Other speakers at the ceremony were the architects Jason Jewhurst and Jason Forney of Bruner/Cott, and builder and alum Jonathan Wright, who reflected on the teamwork and contributions of hundreds of members of the design and building team, giving special mention to Hampshire’s facilities team and project manager Carl Weber.
Wright remembered his first visit to Hampshire as a high school student in 1968, visiting the Admissions office in Stiles house, and remarked on the equally illuminating experience of now building the new home for the Admissions office. “I am grateful for a lifetime and beyond for my Hampshire education, and the majesty of what we, together, have accomplished here today.” (Learn more about the accomplishment of the architects and builders in building a non-toxic building.)
The building has already been the focus of multiple courses in academic year 2015–16: tutorial seminars and labs for first-year students; independent study projects in science, design, math, and architecture; and a technology class in which students wrote programming for monitoring and reporting the building’s real-time energy- and water-use data.
Coursework will continue this June when Professors Sarah Hews and Chris Cianfrani will teach a summer research course.

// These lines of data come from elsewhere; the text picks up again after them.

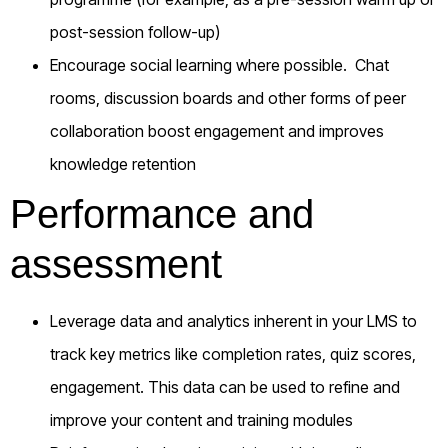
post-session follow-up)
Encourage social learning where possible. Chat
rooms, discussion boards and other forms of peer
collaboration boost engagement and improves
knowledge retention
Performance and
assessment
Leverage data and analytics inherent in your LMS to
track key metrics like completion rates, quiz scores,
engagement. This data can be used to refine and
improve your content and training modules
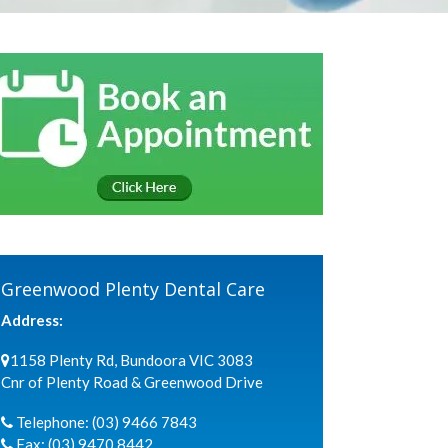
Greenwood Plenty Dental Care
Address:
1158 Plenty Rd, Bundoora VIC 3083
Cnr of Plenty Road & Greenwood Drive
Telephone:
(03) 9466 7843
Fax:
(03) 9470 8442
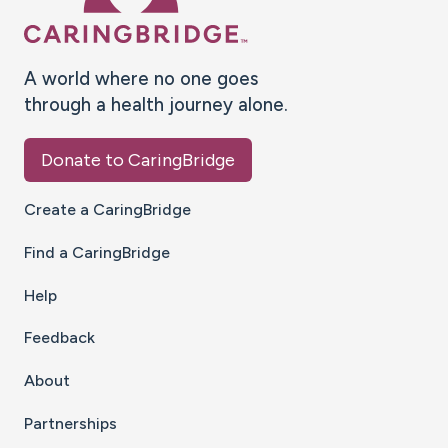
A world where no one goes
through a health journey alone.
Donate to CaringBridge
Create a CaringBridge
Find a CaringBridge
Help
Feedback
About
Partnerships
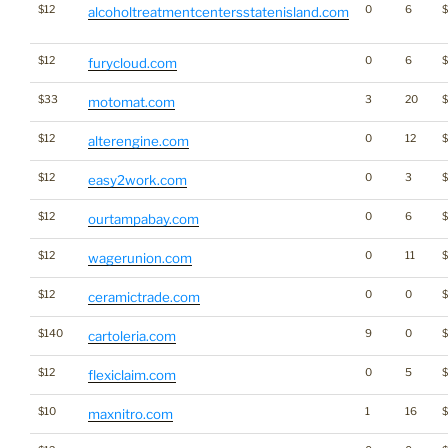
$12
0
6
alcoholtreatmentcentersstatenisland.com
$12
0
6
$
furycloud.com
$33
3
20
motomat.com
$12
0
12
alterengine.com
$12
0
3
easy2work.com
$12
0
6
ourtampabay.com
$12
0
11
wagerunion.com
$12
0
0
ceramictrade.com
$140
9
0
cartoleria.com
$12
0
5
flexiclaim.com
$10
1
16
$
maxnitro.com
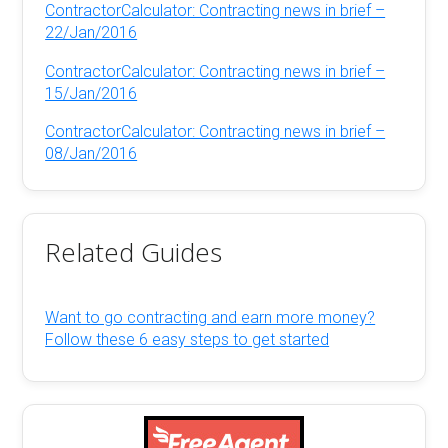
ContractorCalculator: Contracting news in brief –
22/Jan/2016
ContractorCalculator: Contracting news in brief –
15/Jan/2016
ContractorCalculator: Contracting news in brief –
08/Jan/2016
Related Guides
Want to go contracting and earn more money?
Follow these 6 easy steps to get started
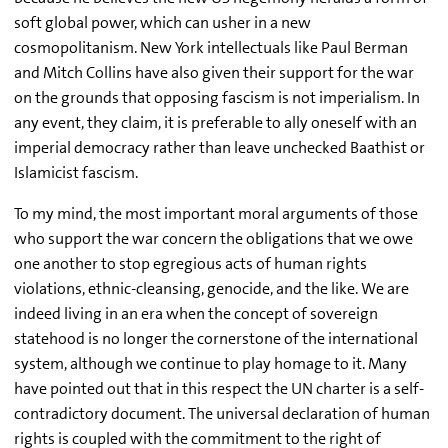
soft global power, which can usher in a new
cosmopolitanism. New York intellectuals like Paul Berman
and Mitch Collins have also given their support for the war
on the grounds that opposing fascism is not imperialism. In
any event, they claim, it is preferable to ally oneself with an
imperial democracy rather than leave unchecked Baathist or
Islamicist fascism.
To my mind, the most important moral arguments of those
who support the war concern the obligations that we owe
one another to stop egregious acts of human rights
violations, ethnic-cleansing, genocide, and the like. We are
indeed living in an era when the concept of sovereign
statehood is no longer the cornerstone of the international
system, although we continue to play homage to it. Many
have pointed out that in this respect the UN charter is a self-
contradictory document. The universal declaration of human
rights is coupled with the commitment to the right of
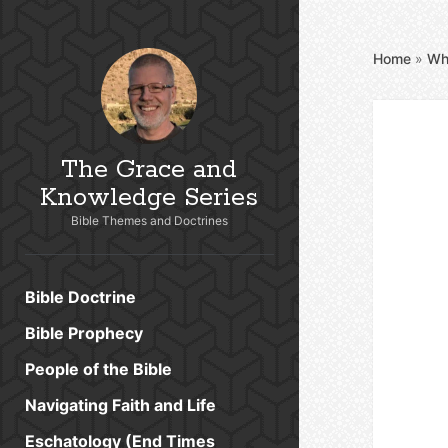
Home
»
Wh
The Grace and
Knowledge Series
Bible Themes and Doctrines
Bible Doctrine
Bible Prophecy
People of the Bible
Navigating Faith and Life
Eschatology (End Times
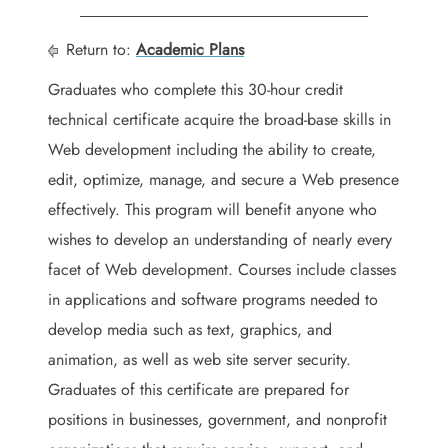
Return to:
Academic Plans
Graduates who complete this 30-hour credit
technical certificate acquire the broad-base skills in
Web development including the ability to create,
edit, optimize, manage, and secure a Web presence
effectively. This program will benefit anyone who
wishes to develop an understanding of nearly every
facet of Web development. Courses include classes
in applications and software programs needed to
develop media such as text, graphics, and
animation, as well as web site server security.
Graduates of this certificate are prepared for
positions in businesses, government, and nonprofit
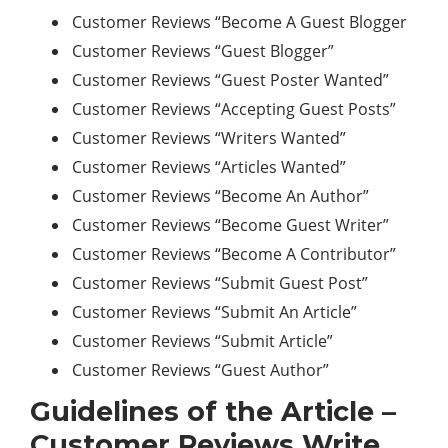
Customer Reviews “Become A Guest Blogger
Customer Reviews “Guest Blogger”
Customer Reviews “Guest Poster Wanted”
Customer Reviews “Accepting Guest Posts”
Customer Reviews “Writers Wanted”
Customer Reviews “Articles Wanted”
Customer Reviews “Become An Author”
Customer Reviews “Become Guest Writer”
Customer Reviews “Become A Contributor”
Customer Reviews “Submit Guest Post”
Customer Reviews “Submit An Article”
Customer Reviews “Submit Article”
Customer Reviews “Guest Author”
Guidelines of the Article –
Customer Reviews Write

Cianfrani describes it as an immersive experience in which students will conduct independent projects, participate in workshops in a number of fields (microbiology, chemistry, and statistics, for example), and attend the American Ecological Engineering Conference, June 6–10, where the professors and students will present their research.
The R.W. Kern Center–and its coffee bar–is slated to open officially in early June. The College is planning a full-day dedication ceremony for mid-September, themed “What Structures Should Do,” comprising a symposium and hands-on workshops designed to provide participants with a greater ability to influence green-building and sustainability education in their communities.